太陽

他に方法がないのである。この痛みを取り除く方法というものが分からないのである。

 

この狭い部屋に入る前は、太陽が身体に与えてくれる温かみ、心に与えてくれる安心をこれほどまでに感じることはできなかった。

 

でも、どうやら僕と同じ服に身をまとった、僕の周りの人たちも、僕と同じことを思っているようで妙に親近感がわいてくる。

 

太陽が出てくると、みんなが窓に少しでも顔を近づける。ある者は松葉杖で壁に寄りかかり、ある者は車椅子を壁に付け、少しでも太陽を感じるために顔を近づける。僕もその一人になった。

 

生活は2ヶ月を過ぎようとしている。

夜も痛みが強制的に目を開けさせ、瞑ることが許されず朝が来る。心身は共に疲れ切っている。それでも、身体を動かさねば。無理にでも動かさねればいけないらしい。

 

いま感じている疲労感が一体いつのものか。分からない。

もう自分が何をやっているのか分からない。昨日は誰と会って何を話したのか、ましてや、どう1日を過ごしたのかなど聞かれても思い出せない。しかし、今日があるということは昨日を越した何よりの証拠である。

 

崩れるものは崩れきったような気がするが、これから幾度となく雪崩れが襲ってくるのは目にみえて分かる。

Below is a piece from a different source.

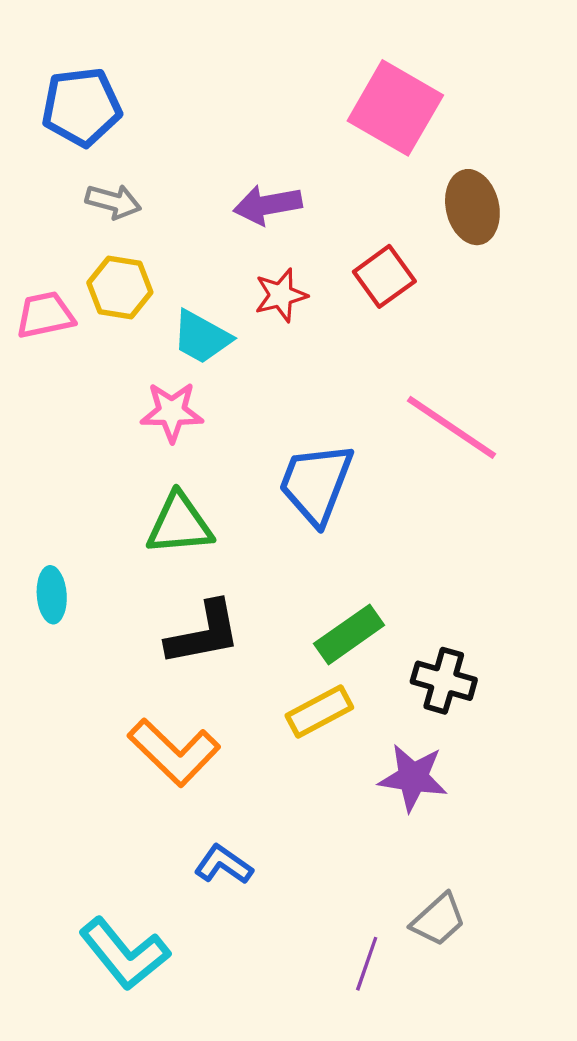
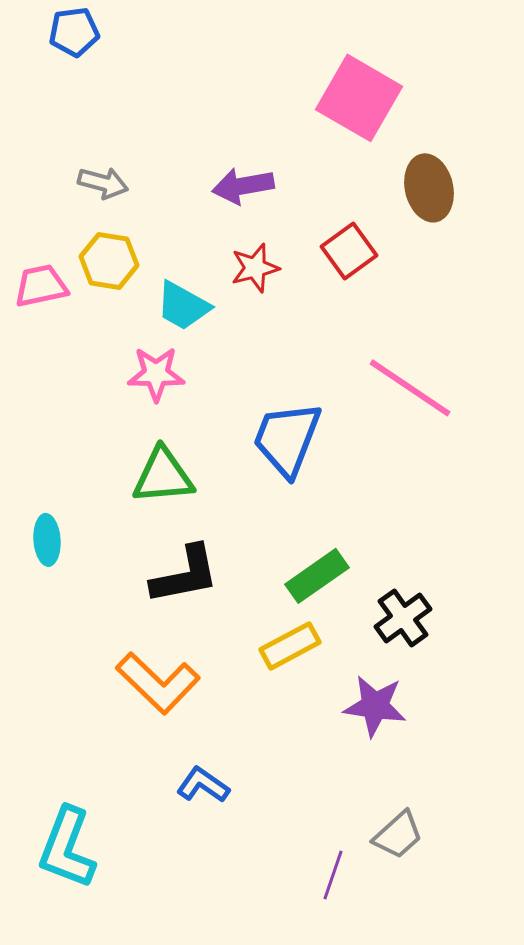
blue pentagon: (81, 107) -> (74, 32), moved, size x0.7
black cross: (444, 681) -> (403, 618), turned 38
cyan L-shape: (124, 954) -> (67, 848), moved, turned 60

それでも、今こうして太陽を浴びながら、太陽について書ける喜びのようなものを感じる。

 

全然大丈夫なのだ。全然大丈夫なはずなのだ。それを自分で一生懸命に理解し、周りも必死にそう訴えてくれるのに、やはり今はそう心から思えないのである。

 

でも、太陽、今日もありがとう。